From my understanding, inherited IRA RMDs are separate from your own IRA RMDs.  You have to meet both requirements.


----------



## pedro47 (Apr 30, 2019)

If I was in my twenties again. I would saved all my money in a Good ROTH Account.

I would not purchase U S Saving Bonds. Remember you must calmed the interest, when you cash them in and that is taxable income.


----------



## WinniWoman (Apr 30, 2019)

pedro47 said:


> If I was in my twenties again. I would saved all my money in a Good ROTH Account.
> 
> I would not purchase U S Saving Bonds. Remember you must calmed the interest, when you cash them in and that is taxable income.




They did not have Roth IRA's years ago. But for our son, I had him start one.

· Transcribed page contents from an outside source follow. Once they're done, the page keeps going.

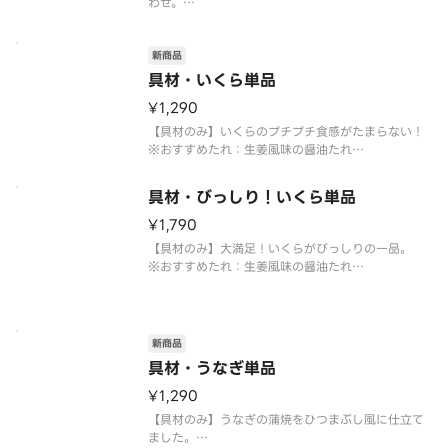
わせ。
※おすすめたれ：バター醤油
※お好みたれ・おだし・薬味付き
新商品
具材・いくら単品
¥1,290
【具材のみ】いくらのプチプチ食感がたまらない！
※おすすめたれ：生姜風味の醤油たれ
※お好みたれ・おだし・薬味付き
具材・びっしり！いくら単品
¥1,790
【具材のみ】大満足！いくらがびっしりの一品。
※おすすめたれ：生姜風味の醤油たれ
※お好みたれ・おだし・薬味付き
新商品
具材・うなぎ単品
¥1,290
【具材のみ】うなぎの蒲焼をひつまぶし風に仕立て
ました。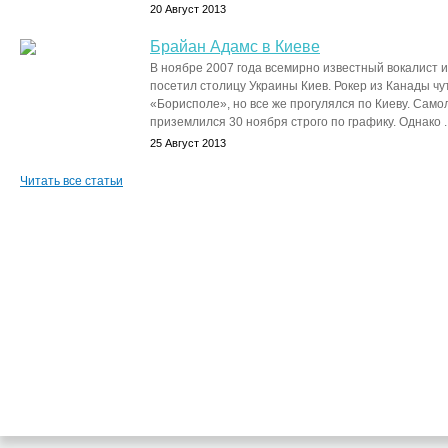
20 Август 2013
Брайан Адамс в Киеве
В ноябре 2007 года всемирно известный вокалист 
посетил столицу Украины Киев. Рокер из Канады чу
«Борисполе», но все же прогулялся по Киеву. Само
приземлился 30 ноября строго по графику. Однако ..
25 Август 2013
Читать все статьи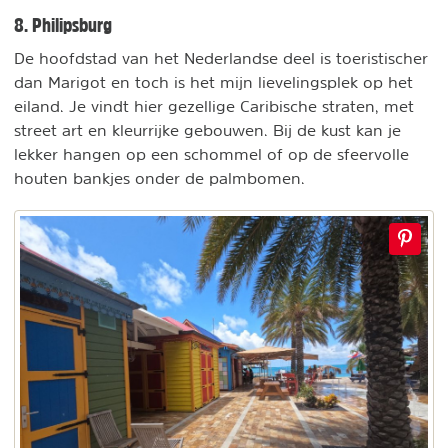
8. Philipsburg
De hoofdstad van het Nederlandse deel is toeristischer
dan Marigot en toch is het mijn lievelingsplek op het
eiland. Je vindt hier gezellige Caribische straten, met
street art en kleurrijke gebouwen. Bij de kust kan je
lekker hangen op een schommel of op de sfeervolle
houten bankjes onder de palmbomen.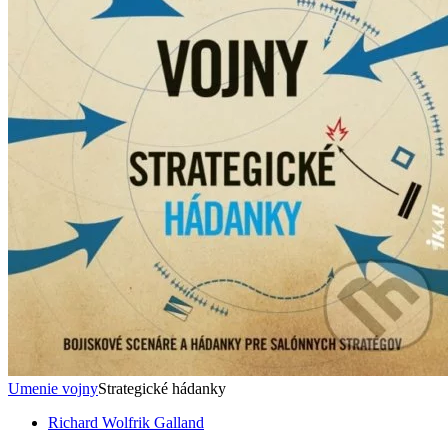
Umenie vojny
Strategické hádanky
Richard Wolfrik Galland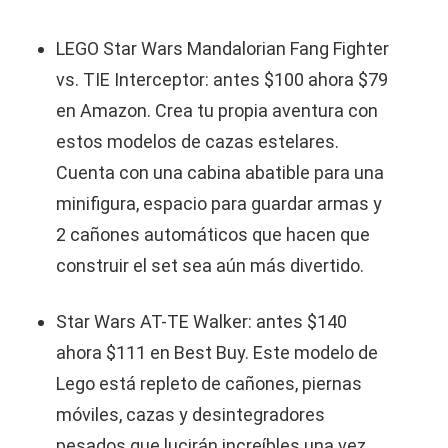
LEGO Star Wars Mandalorian Fang Fighter
vs. TIE Interceptor: antes $100 ahora $79
en Amazon. Crea tu propia aventura con
estos modelos de cazas estelares.
Cuenta con una cabina abatible para una
minifigura, espacio para guardar armas y
2 cañones automáticos que hacen que
construir el set sea aún más divertido.
Star Wars AT-TE Walker: antes $140
ahora $111 en Best Buy. Este modelo de
Lego está repleto de cañones, piernas
móviles, cazas y desintegradores
pesados que lucirán increíbles una vez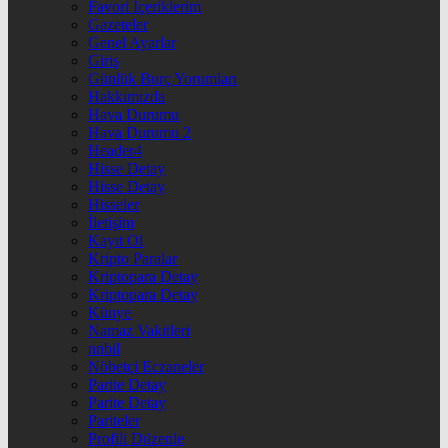
Favori İçeriklerim
Gazeteler
Genel Ayarlar
Giriş
Günlük Burç Yorumları
Hakkımızda
Hava Durumu
Hava Durumu 2
Header4
Hisse Detay
Hisse Detay
Hisseler
İletişim
Kayıt Ol
Kripto Paralar
Kriptopara Detay
Kriptopara Detay
Künye
Namaz Vakitleri
nnbil
Nöbetçi Eczaneler
Parite Detay
Parite Detay
Pariteler
Profili Düzenle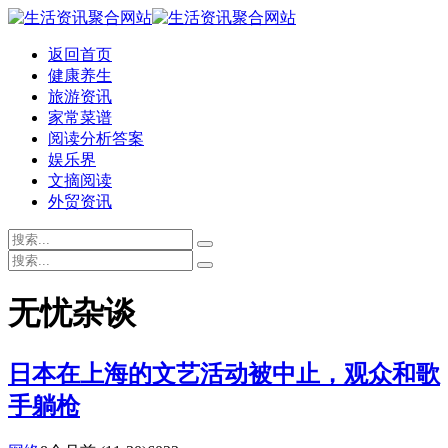
返回首页
健康养生
旅游资讯
家常菜谱
阅读分析答案
娱乐界
文摘阅读
外贸资讯
无忧杂谈
日本在上海的文艺活动被中止，观众和歌
手躺枪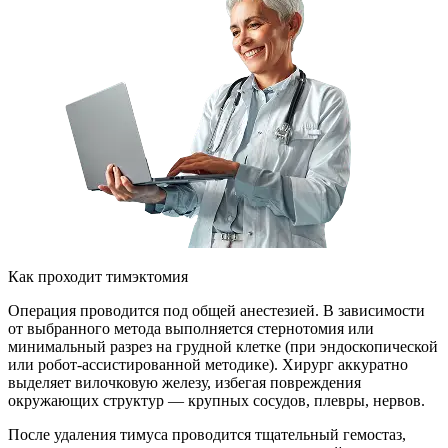
Как проходит тимэктомия
Операция проводится под общей анестезией. В зависимости
от выбранного метода выполняется стернотомия или
минимальный разрез на грудной клетке (при эндоскопической
или робот-ассистированной методике). Хирург аккуратно
выделяет вилочковую железу, избегая повреждения
окружающих структур — крупных сосудов, плевры, нервов.
После удаления тимуса проводится тщательный гемостаз,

In fact, we funded it a bit for him when he was 16 and on up and working. Now-as an adult he puts 5% of his pay into the company 401k and a little money into the Roth every month. I keep trying to get him to put more into the Roth- max it out if possible. But he has not done so as he has no interest in handling his finances. SMH....

When the Roth's came out we immediately switched to funding them. My husband is funding his this year instead of his HSA since he is on Medicare and his company was a pain about funding it- too complicated-long story- he could have but we chose to avoid doing it this last work year, but at least he could do the Roth and 5% into his 401k, though I am not sure he will get the match since he plans to leave the end of the year and the match is usually done in February.

Our savings bonds have been coming due and we have been reinvesting the proceeds in I Bonds now. They are all in electronic format. I converted the savings bonds- EE- all years ago. What a job that was!


----------



## WinniWoman (Apr 30, 2019)

Good article FA has on his website regarding the tax torpedo.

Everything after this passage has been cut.